The attorney general filed papers Tuesday fighting another effort to subpoena former Governor Bob Riley as a witness in the bingo corruption trial. Riley had been under subpoena in the first trial, but was allowed to be “on call” in case he was to be called as a witness by the defense.
Riley’s lawyers had told the judge last summer he was scheduled to go on a cross country motorcycle trip to Alaska. They argued to hang around the courthouse waiting to testify was unfair.
When he got to Alaska, he wrecked his bike on a dirt road and landed in the hospital recovering from injuries including a broken ribs and a punctured lung.
His attorneys told the court Riley would not be ready testify because of his injuries. Since, defense attorneys only called one witness before every defendant rested in the case, his testimony was not needed.
After hearing almost two months of testimony as the prosecution presented its case, the jurors found two defendants not guilty, found the others not guilty on more than seven dozen charges, and failed to return a verdict on about three dozen others.
It is those undecided charges the federal prosecutors plan to try again next year. It is that case, VictoryLand owner Milton McGregor’s attorneys are preparing to defend.
They are ready to argue threats of raids by Riley’s anti-gambling task force affected how McGregor did business and it was those public threats of raids he was trying to cope with and rather than avoid an FBI investigation into political corruption in Montgomery.
They are also ready to subpoena Riley’s public safety director Chris Murphy. As head of the Alabama Bureau of Investigation, Murphy’s agents were part of Riley’s task force as well as part of the FBI’s team investigating allegations of bribery in the statehouse.
AG claims privilege
Attorney General Luther Strange claims information concerning those investigations is protected by executive privilege. He wants the subpoenas blocked. It is similar to the efforts launched to try to protect Riley from testifying during the first trial.
Riley has claimed since the day the federal indictment was announced a year ago, he had no ties to the statehouse corruption case. He called rumors that he had tried to influence investigators … nonsense.
Riley released a written statement trying to distance himself from the investigation saying, “An independent federal investigation by the Obama Justice Department has resulted in indictments and arrests surrounding the corrupting influence organized gambling has on the Legislature.”
Riley repeatedly called the bill that was the centerpiece of the investigation, “the most corrupt piece of legislation ever considered by the Senate.”

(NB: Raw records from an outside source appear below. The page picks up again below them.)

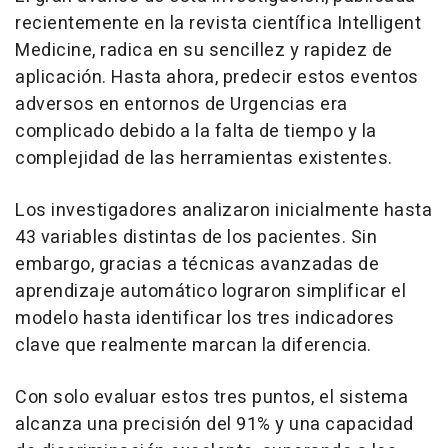
recientemente en la revista científica Intelligent
Medicine, radica en su sencillez y rapidez de
aplicación. Hasta ahora, predecir estos eventos
adversos en entornos de Urgencias era
complicado debido a la falta de tiempo y la
complejidad de las herramientas existentes.
Los investigadores analizaron inicialmente hasta
43 variables distintas de los pacientes. Sin
embargo, gracias a técnicas avanzadas de
aprendizaje automático lograron simplificar el
modelo hasta identificar los tres indicadores
clave que realmente marcan la diferencia.
Con solo evaluar estos tres puntos, el sistema
alcanza una precisión del 91% y una capacidad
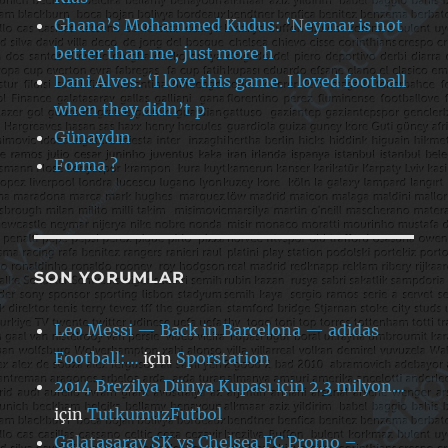
Ghana’s Mohammed Kudus: ‘Neymar is not
better than me, just more h
Dani Alves: ‘I love this game. I loved football
when they didn’t p
Günaydın
Forma ?
SON YORUMLAR
Leo Messi — Back in Barcelona — adidas
Football:…
için
Sporstation
2014 Brezilya Dünya Kupası için 2.3 milyon…
için
TutkumuzFutbol
Galatasaray SK vs Chelsea FC Promo –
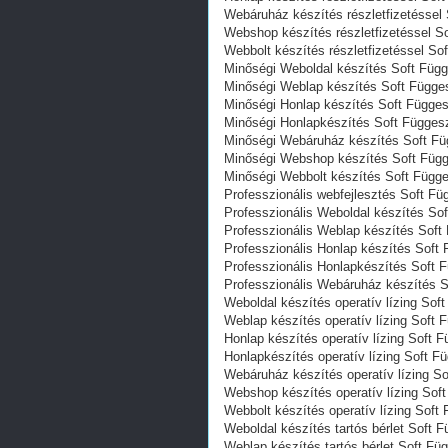
Webáruház készítés részletfizetésse
Webshop készítés részletfizetéssel 
Webbolt készítés részletfizetéssel S
Minőségi Weboldal készítés Soft Füg
Minőségi Weblap készítés Soft Függ
Minőségi Honlap készítés Soft Függe
Minőségi Honlapkészítés Soft Függe
Minőségi Webáruház készítés Soft F
Minőségi Webshop készítés Soft Füg
Minőségi Webbolt készítés Soft Függ
Professzionális webfejlesztés Soft F
Professzionális Weboldal készítés S
Professzionális Weblap készítés Sof
Professzionális Honlap készítés Sof
Professzionális Honlapkészítés Soft
Professzionális Webáruház készítés 
Weboldal készítés operatív lízing So
Weblap készítés operatív lízing Soft
Honlap készítés operatív lízing Soft
Honlapkészítés operatív lízing Soft 
Webáruház készítés operatív lízing 
Webshop készítés operatív lízing So
Webbolt készítés operatív lízing Sof
Weboldal készítés tartós bérlet Soft
Weblap készítés tartós bérlet Soft F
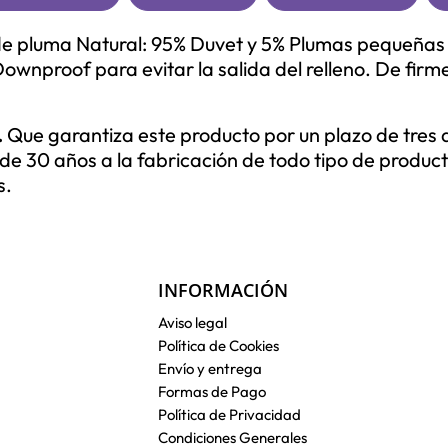
de pluma Natural: 95% Duvet y 5% Plumas pequeñas y
ownproof para evitar la salida del relleno. De firm
.
Que garantiza este producto por un plazo de tres
de 30 años a la fabricación de todo tipo de produ
s.
INFORMACIÓN
Aviso legal
Política de Cookies
Envío y entrega
Formas de Pago
Política de Privacidad
Condiciones Generales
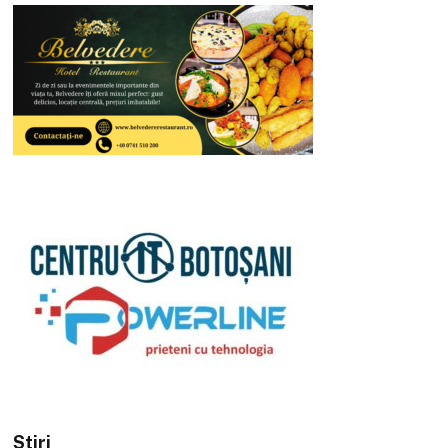
Stiri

The FBI testified during the trial this past summer they were trying to stop the bill because they saw it as corruption legislation.
Another politician gets protection
In Elba, the city school board is protecting their school superintendent who faces federal bribery charges. Despite court papers saying he will plead guilty to the charges next month, the Elba City School Board decided Monday to keep former state Representative Terry Spicer on the job as the city’s school superintendent.
A motion was brought up to remove him from the position, but no board member would second the motion to allow a vote. Unless the board members change their minds, he’s got a few more weeks to serve.
Country Crossing developer Ronnie Gilley’s lobbyist Jarrod Massey told the court last February he had made payments as high as $3000 a month to Spicer for years. Massey also testified he gave Spicer tickets to concerts and football games and helped him buy a $9,000 boat.
The federal charges Spicer is expected to admit November 15 that from 2004 to 2010 Spicer “did corruptly solicit, demand, accept, and agree to accept something of value intending to be influenced and rewarded in connection with the business, transaction, and series of transactions of such state government…”
The Alabama Association of School Boards says when Spicer pleads guilty, he automatically loses his job as an convicted felon.